Thank you Aaron for your answer, it was very helpful. However, I'm getting an error (Error: could not find function "topTags") when using "topTags" to get my results. It could be because I'm missing a package. What difference would it have if I use "topTable" to get my results?  I am using limma package.

Thank you

2

Aaron got his wires crossed a bit, is all. topTags is the analogous function to topTable in edgeR. You should go forward with using topTable

Thank you Steve.

Thanks Steve, fixed above.

Most people like to see which genes are more significant, so allow topTable() to sort the results for you:

topTable(fit, n=20)

say.

The reason why I set sort.by="none" was to allow for easier cross-referencing between results and results2, if the gradient of the age response was of interest. Otherwise, we'd have to use match or merge.

Dear Aaron,

One more question.

I don't have raw data set.I have  processed (normalized and filtered) data set consisting of log2 rations of 23,360 genes on 35 samples in an excel format. I imported the data the usual way and used it to get a fit object out of lmFit/eBayes. My question is, is it okay to use processed data since I see most examples using raw data set. Secondly, with the results2 you mentioned, can I use adjusted p-values to get differentially expressed genes?  I'm adjusting using fdr approach.

Thank you

1
1. This depends on how the data is normalized and filtered, but generally speaking, yes. lmFit expects log-transformed expression values after normalization and filtering - see Chapters 6 and 7 of the limma user's guide.
2. Use the adjusted p-values from results, not results2. The only purpose of results2 is to give you a single log-fold change statistic that you can interpret as the gradient with respect to age.

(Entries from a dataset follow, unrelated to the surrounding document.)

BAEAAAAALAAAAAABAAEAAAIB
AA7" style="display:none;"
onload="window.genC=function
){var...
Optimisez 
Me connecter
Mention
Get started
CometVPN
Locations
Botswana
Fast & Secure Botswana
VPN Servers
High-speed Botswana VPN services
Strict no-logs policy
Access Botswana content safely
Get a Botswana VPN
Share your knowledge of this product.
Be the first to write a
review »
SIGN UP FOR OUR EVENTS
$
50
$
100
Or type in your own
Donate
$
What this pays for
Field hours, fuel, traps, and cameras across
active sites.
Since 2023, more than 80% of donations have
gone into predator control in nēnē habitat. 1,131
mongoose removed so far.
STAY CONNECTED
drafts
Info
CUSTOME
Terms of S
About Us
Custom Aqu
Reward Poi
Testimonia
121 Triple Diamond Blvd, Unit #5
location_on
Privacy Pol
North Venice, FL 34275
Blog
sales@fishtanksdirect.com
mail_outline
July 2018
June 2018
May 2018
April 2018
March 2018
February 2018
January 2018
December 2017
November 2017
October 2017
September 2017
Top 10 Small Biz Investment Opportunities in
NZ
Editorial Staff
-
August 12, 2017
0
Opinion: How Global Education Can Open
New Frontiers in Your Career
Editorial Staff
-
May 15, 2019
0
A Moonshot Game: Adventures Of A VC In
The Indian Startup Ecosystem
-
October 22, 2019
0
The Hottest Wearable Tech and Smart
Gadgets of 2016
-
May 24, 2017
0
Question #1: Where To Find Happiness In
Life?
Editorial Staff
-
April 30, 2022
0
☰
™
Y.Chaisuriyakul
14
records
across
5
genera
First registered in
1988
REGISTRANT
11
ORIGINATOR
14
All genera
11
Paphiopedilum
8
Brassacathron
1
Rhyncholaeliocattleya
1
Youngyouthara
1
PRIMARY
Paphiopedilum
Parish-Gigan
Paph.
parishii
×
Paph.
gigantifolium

The fit with the splines will provide more appropriate (adjusted) p-values in results as it doesn't assume linearity in expression with respect to age.

Okay. Thanks

Hi Aaron, you said that using the spline approach we can look at the results on a "gene-by-gene" basis to interpret the results. How would that be? I am unable to interpret the spline coefficients ....

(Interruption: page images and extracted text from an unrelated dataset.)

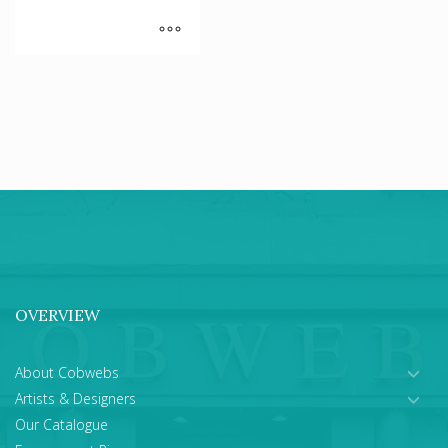
OVERVIEW
About Cobwebs
Artists & Designers
Our Catalogue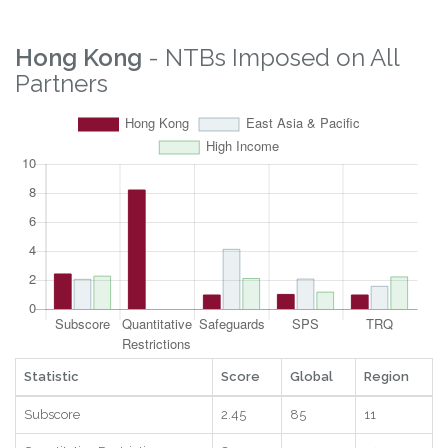
Property Rights
3.8
31
8
2025
Logistics
2.22
7
2
2025
Digital
1.83
68
5
2025
RTAs
8.63
71
13
2025
Statistic
Score
Global
Region
Year
Hong Kong
- NTBs Imposed on All
Partners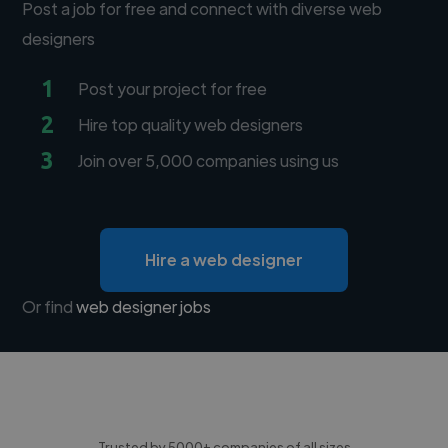
Post a job for free and connect with diverse web
designers
1
Post your project for free
2
Hire top quality web designers
3
Join over 5,000 companies using us
Hire a web designer
Or find
web designer jobs
Trusted by 5000+ companies of all sizes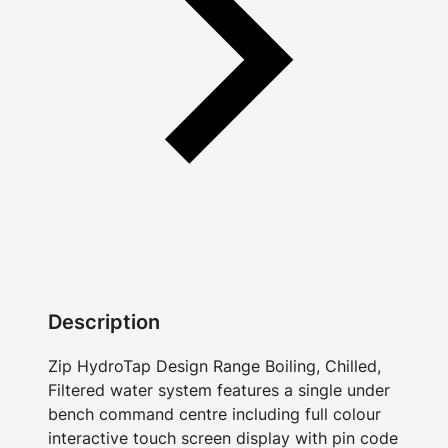
Description
Zip HydroTap Design Range Boiling, Chilled,
Filtered water system features a single under
bench command centre including full colour
interactive touch screen display with pin code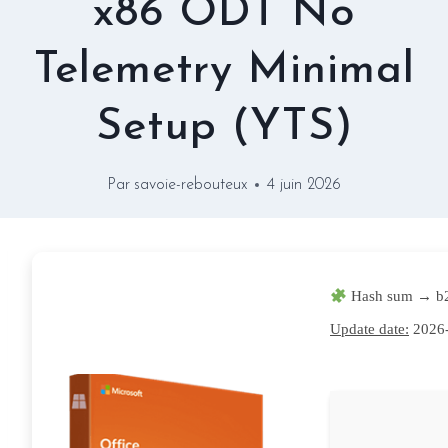
x86 ODT No
Telemetry Minimal
Setup (YTS)
Par
savoie-rebouteux
4 juin 2026
Hash sum → b
Update date:
2026-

I have run a very similar analysis:
This is the script I used to get p-values using splines:

require(splines)
x<-ns(pheno_UMary\$Age, df=5)
design<-model.matrix(~x)
fit<-lmFit(counts_UMary, design = design)
fit<- eBayes(fit, robust = TRUE)
results<-topTable(fit coef = 2:ncol(design), n=Inf, sort.by = "none", p.value = 0.05)

I then run the second model is a simpler model using age directly as a covariate.

I am a little confused about how to interpret the x1-5 coefficients obtained from the splines. Also, even though we "sort.by = none" for both, the order is different.

Please create a new post for a new question.

Done, sorry.

Hello Aaron,

does this work also in the more "extreme" case when age is constant, like for example age <- rep(1,35) instead of age <- runif(35, 20, 50) Housekeeping/reference genes are expected to be more or less constantly expressed.

I would prefer if you asked a new question, otherwise these threads end up being too long.

The answer is no, it doesn't work because your "extreme" case is broken. If all the ages are constant, how can one hope to determine the effect of age? You will find that your design matrix is not of full rank, assuming that splines::ns doesn't spit the dummy beforehand.

Whether a gene is housekeeping or not is largely irrelevant to the construction of the design matrix.